God bless Springload and Top Shelf, and Rawhide and Maverick, and all the others. Some of them will heal and come back, but some will not. Others are section hikers, and are only here for a planned section. God bless all of them!

I have often wondered where my breaking point is. If my world at home were falling apart, or I was injured, what would I do? I guess in a lot of cases there is no choice. I just put the patch on my pack that says “Dont Give Up The Ship.” It is as much for myself, should I need it, as for anybody who is walking behind me.

In the midst of this sobering day, we were reminded starkly of why we’re all here. There was some trail magic at Sam’s Gap, in the form of Miller High Life. I took two of them up to Big Bald, which is no small climb. From the top of Big Bald, at over 5,100 feet, you have a perfectly unobstructed 360 view of the southern Appalachians. It was a perfect day. 80 degrees, and the visibility was about as good as it gets. Myself, Papa Sarge, Freckles and Sprite sat up there for a time and reflected that yes, if the world were coming down this is the best place to be.

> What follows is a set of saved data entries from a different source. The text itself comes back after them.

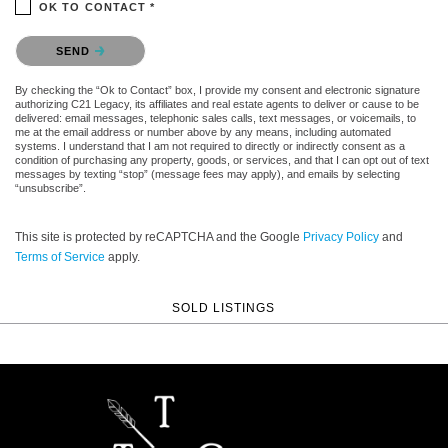
OK TO CONTACT *
Please confirm that you are not a robot.
SEND
By checking the “Ok to Contact” box, I provide my consent and electronic signature
authorizing C21 Legacy, its affiliates and real estate agents to deliver or cause to be
delivered: email messages, telephonic sales calls, text messages, or voicemails, to
me at the email address or number above by any means, including automated
systems. I understand that I am not required to directly or indirectly consent as a
condition of purchasing any property, goods, or services, and that I can opt out of text
messages by texting “stop” (message fees may apply), and emails by selecting
“unsubscribe”.
This site is protected by reCAPTCHA and the Google
Privacy Policy
and
Terms of Service
apply.
SOLD LISTINGS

“If they want me to wear a suit, then I don’t want to work for them anyways. But when I die, I want to be buried in a suit. That way there will be one less suit in the world. I’ll take a really nasty tie with me too.”
-Springloaded Joe


The Shelton Brothers

Day 34
Location: Hogback Ridge Shelter
Miles hiked today: 14.7
Miles from Springer: 311.8
Miles from Katahdin: 1862.2
Elevation: 4255′

I started off the day going up Big Butt Mountain. Nope, that’s not a joke. At the top there are a very unique pair of rocks that you can climb up on, and you get a view of all the surrounding mountains. I had climbed up and sat there for a little bit, then moved on. Only when it was pointed out to me later did I realize that those rocks indeed do look like a pair of butt cheeks. If only I had taken a picture! I guess these country folks down here don’t mess around when naming their mountains, and call it like they see it.

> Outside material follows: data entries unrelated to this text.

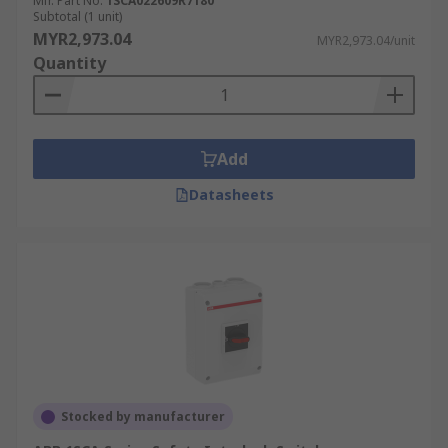
Mfr. Part No.
1SCA022609R7180
Subtotal (1 unit)
MYR2,973.04
MYR2,973.04/unit
Quantity
Add
Datasheets
Stocked by manufacturer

I came across some Civil War graves today. Fred back at Hemlock Hollow had told me about them, and I was looking forward to seeing them. I did not get the full story on them until later when we met a gentleman who was hiking in just to get a photo of the graves, and said he had done some research on the Shelton family. As the story goes, there was a bit of a local feud in these parts back before the civil war had started, and a bunch of men came one day and rounded up the Shelton clan. They killed 10 of the men and horse whipped all of the women between 30 and 60. Once the civil war started, two of the remaining Shelton boys, David and William decided to join the Union army. (Which was not uncommon for the hill country of western North Carolina). In 1863, the two men were coming home to visit family, led by a 13 year old nephew, Millard Haire, as a guide. Some Confederate soldiers found the three of them when they were nearly home, and killed them all. They were buried in a mass grave, and today there is a headstone for Millard and government headstones for the two soldiers. What a rough time that would have been to live in!

The A.T. is taking a huge southern jog right now, so almost all of today’s hike was southbound. From the map it looks like it does this so it can go over Big Bald, which I will see tomorrow. It also is still following the state line. The A.T. is built on public land, but much of it had to be bought from private owners, sometimes using emminent domain. There is supposedly still a lot of hostility in this area near Erwin towards the trail and towards the hikers. There is one section where you literally go between two properties, and several parts where you cross old livestock fences. I saw at least three property markers today, set right in the trail declaring that it marks the corner of someone’s property. On the map, there are some parts where the green “forest” area around the trail is only as wide as the trail itself, with the surrounding areas in white. At any rate, my friend Elgixin experienced some little kids yelling obscenities at him today, from one of those adjacent properties. I wonder where those kids learned to do that?